Records for this exercise:
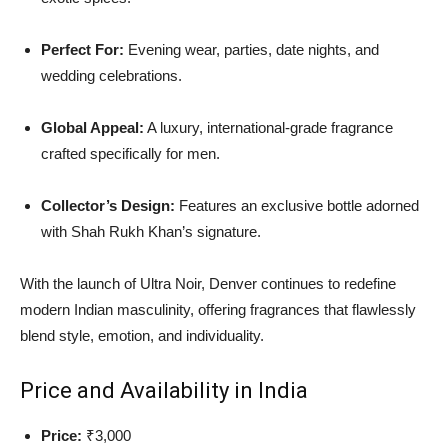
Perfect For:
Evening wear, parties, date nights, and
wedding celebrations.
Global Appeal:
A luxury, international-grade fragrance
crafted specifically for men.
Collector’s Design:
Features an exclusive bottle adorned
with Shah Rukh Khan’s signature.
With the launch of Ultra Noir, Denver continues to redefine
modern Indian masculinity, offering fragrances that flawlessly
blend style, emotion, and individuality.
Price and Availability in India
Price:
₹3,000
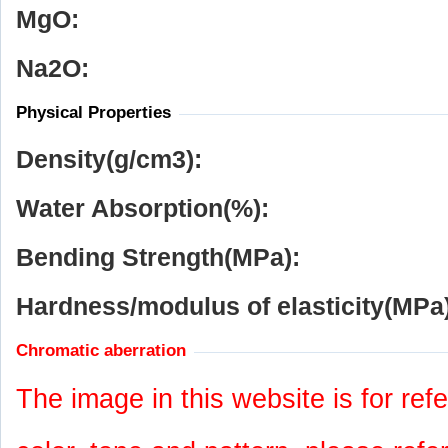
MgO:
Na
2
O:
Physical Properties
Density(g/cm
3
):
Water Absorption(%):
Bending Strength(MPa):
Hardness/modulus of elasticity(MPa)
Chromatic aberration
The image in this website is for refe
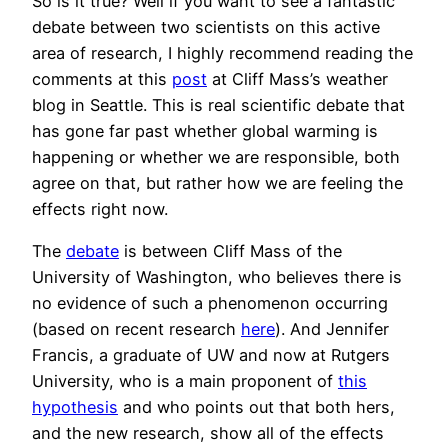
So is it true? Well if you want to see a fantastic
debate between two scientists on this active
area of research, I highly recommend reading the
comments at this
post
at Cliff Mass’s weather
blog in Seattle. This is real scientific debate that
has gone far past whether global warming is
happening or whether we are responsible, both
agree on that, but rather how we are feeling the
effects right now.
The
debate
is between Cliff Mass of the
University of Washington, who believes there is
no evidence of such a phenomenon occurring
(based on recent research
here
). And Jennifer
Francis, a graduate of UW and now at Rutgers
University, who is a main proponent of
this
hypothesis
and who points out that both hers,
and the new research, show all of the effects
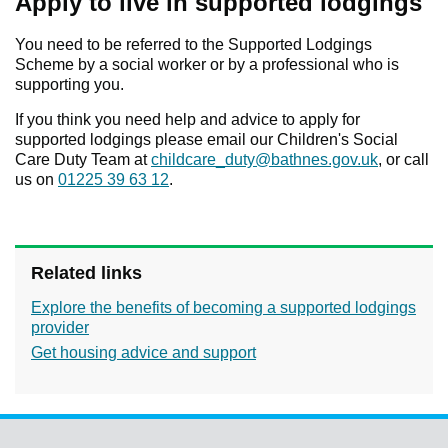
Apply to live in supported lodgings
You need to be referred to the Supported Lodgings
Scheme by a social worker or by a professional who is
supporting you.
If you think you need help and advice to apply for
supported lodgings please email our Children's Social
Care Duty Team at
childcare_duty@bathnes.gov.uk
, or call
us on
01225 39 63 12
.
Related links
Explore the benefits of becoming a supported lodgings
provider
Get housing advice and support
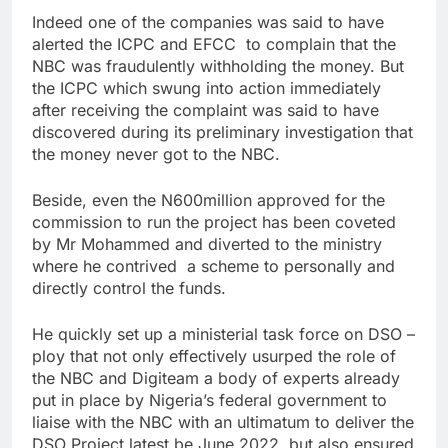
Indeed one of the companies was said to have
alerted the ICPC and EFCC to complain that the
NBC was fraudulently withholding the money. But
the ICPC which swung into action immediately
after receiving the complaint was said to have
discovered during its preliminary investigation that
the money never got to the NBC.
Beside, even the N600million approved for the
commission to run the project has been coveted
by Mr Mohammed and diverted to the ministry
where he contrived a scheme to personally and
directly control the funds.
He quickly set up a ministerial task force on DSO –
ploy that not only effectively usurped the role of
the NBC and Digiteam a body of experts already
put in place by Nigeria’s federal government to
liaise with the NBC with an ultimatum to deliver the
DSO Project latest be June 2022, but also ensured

Problem requirements:
Scan the entries for the string "between" and report only how many lines contain it.

Result of this task:
2